Stern represents 2,500 Flint children suing the state, was appointed lead counsel for plaintiffs involved in Flint-related litigation in state courts in 2016 and is liaison counsel for individual plaintiffs in federal court in 2017.  

“In a litigation this size with so many people affected by it — both plaintiffs and defendants — everyone should take the utmost caution when it comes to conflicts,” Stern said.

While Hall's replacement on the state-initiated civil suit may complicate the case, it doesn't make the arrangement impossible, said Peter Henning, a Wayne State University law professor and former federal prosecutor.

To avoid conflicts within that arrangement, attorneys simply must maintain consistent arguments in both cases, he said.

“This a challenge when you have one attorney general,” Henning said. “Dana Nessel’s office is representing the state on both sides. That office has to be careful about what positions they take, but as long as they're taking the same position in both, they’re fine.”

Washington University Law Professor Kathleen Clark agreed, noting that attorney general offices generally need more leeway on conflicts because of the various parties they represent and the variety of cases in which they represent those parties. 

The appointment of assistant attorneys general to both types of civil cases may be "an attempt by the attorney general to gain control of this litigation in an effort to reach a resolution," Clark said.  
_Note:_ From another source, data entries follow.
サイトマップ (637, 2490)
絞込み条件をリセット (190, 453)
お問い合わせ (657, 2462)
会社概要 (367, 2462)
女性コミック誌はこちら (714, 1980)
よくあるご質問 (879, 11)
Federal District Judge David Lawson addressed a similar issue two years ago when he denied Schuette the opportunity to file an amicus brief “diametrically opposed” to his assistant attorneys general, who were defending the state from another Flint-related lawsuit. 

Lawson called Schuette's attempt to oppose the state on behalf of the people of Michigan "superficial posturing." Kuhl himself filed a pleading asking to withdraw support for Schuette's motion.
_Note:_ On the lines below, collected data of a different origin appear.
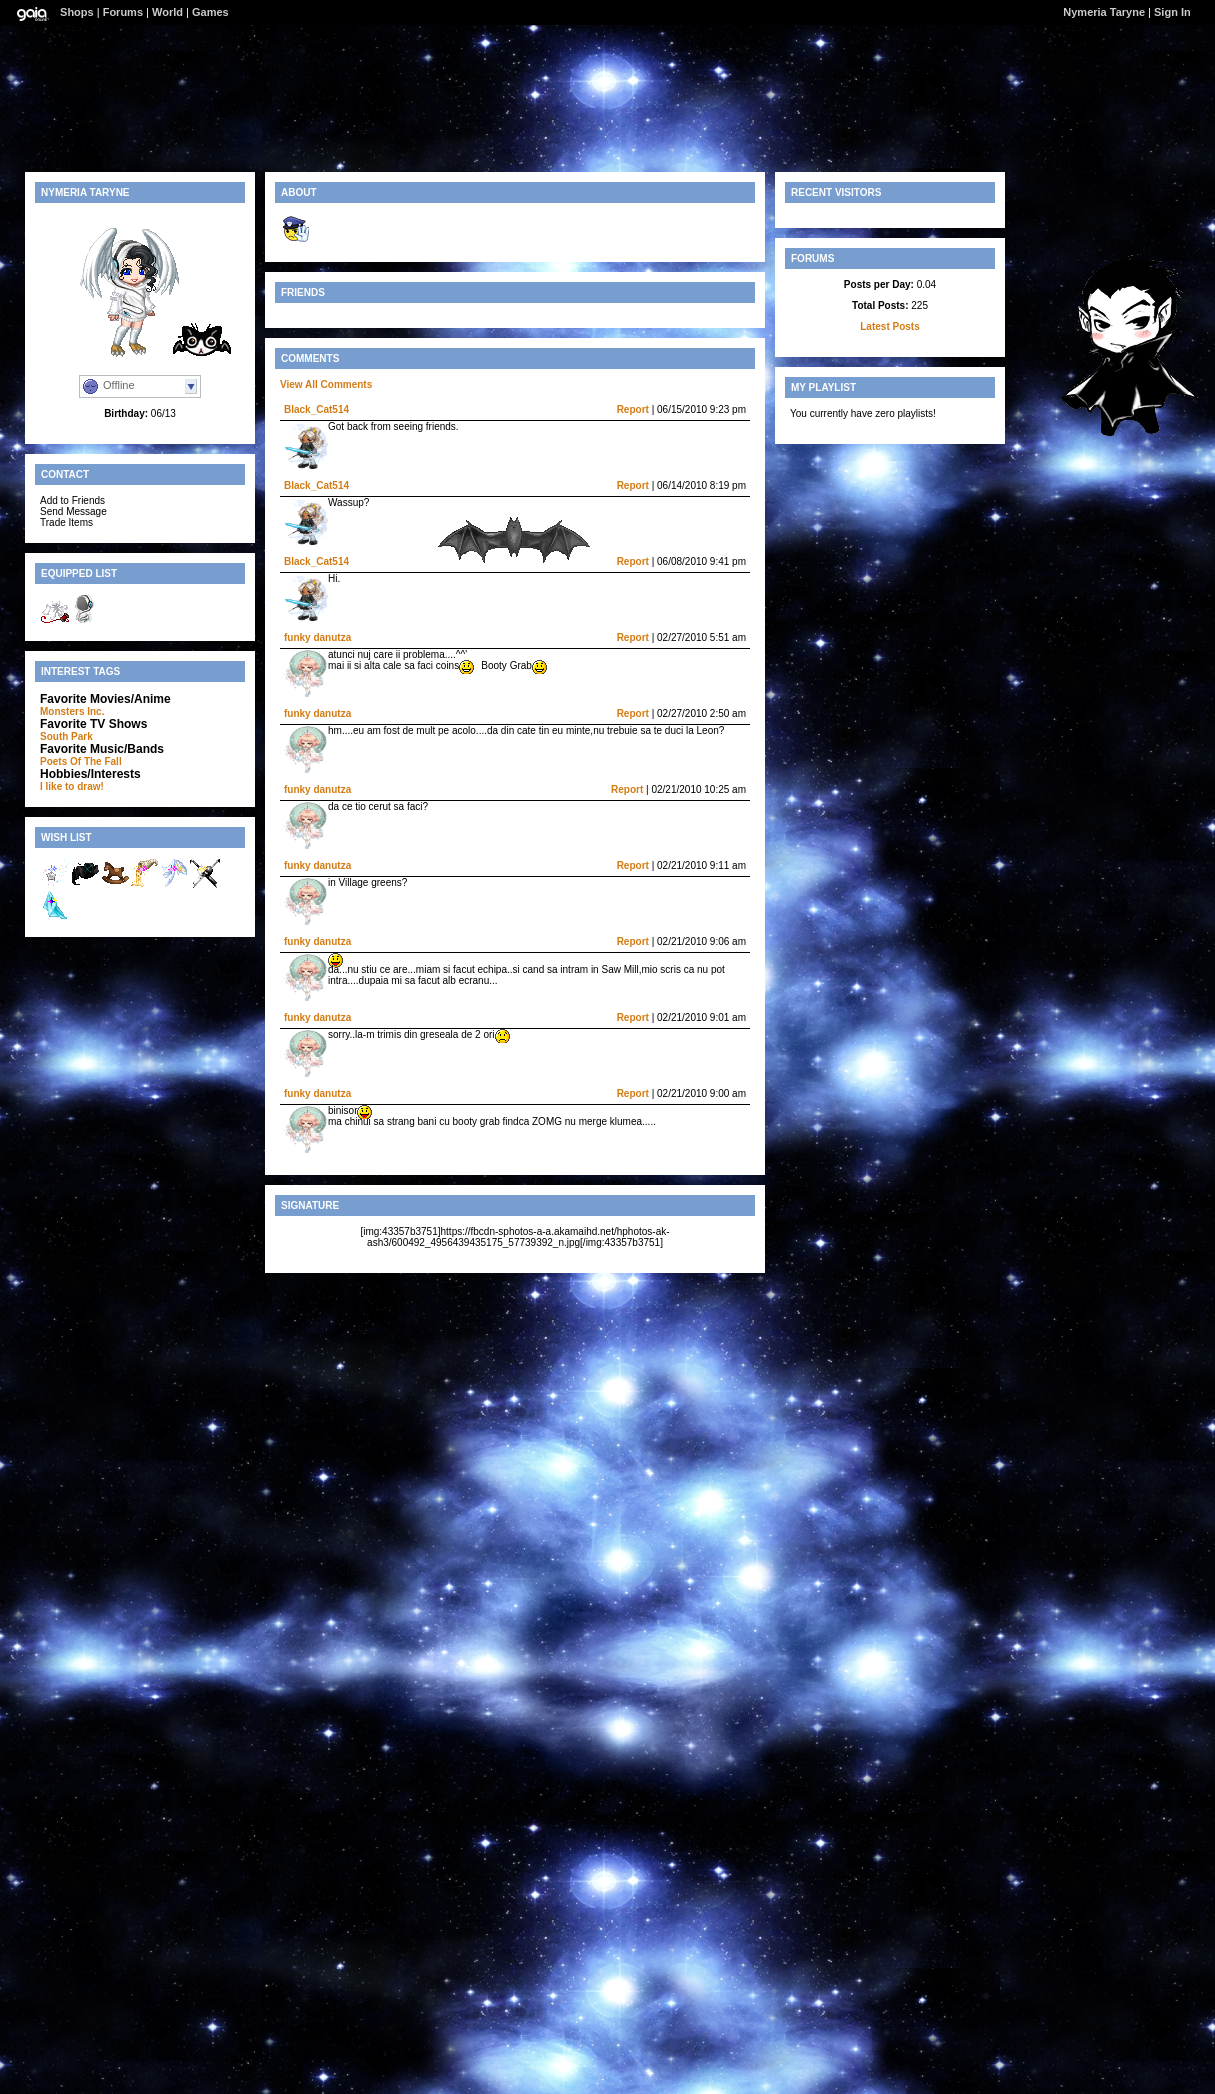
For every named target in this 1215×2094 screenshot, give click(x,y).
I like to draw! (72, 786)
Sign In (1172, 12)
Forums (123, 12)
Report (633, 409)
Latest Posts (889, 326)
Schuette’s filing would have presented a “positional conflict,” Lawson wrote, in which “a lawyer’s advocacy of a legal position in one case could have negative consequences for a second client in an unrelated matter."

“Allowing him to do so likely would create an ethical conflict that could delay the ultimate disposition of this case, because it would raise the specter of disqualification of his entire office from participating on behalf of any party in the case,” Lawson wrote in the Jan. 23, 2017 opinion.  

Even prior to Lawson’s ruling, Schuette had consulted with his office’s ethics officer to determine whether any assistant attorneys general could advocate on behalf of Flint residents, said Rusty Hills, a former key aide to Schuette.

But the civil lawsuits preceding the criminal investigation had “conflicted out virtually everyone in the department,” Hills said.

The department instead contracted the work out to Flood. When the potential for a civil lawsuit on behalf of the people arose, Hall, already a part of the special counsel team, was appointed to take lead.

“He’s just outstanding in this,” Hills said Monday about Hall.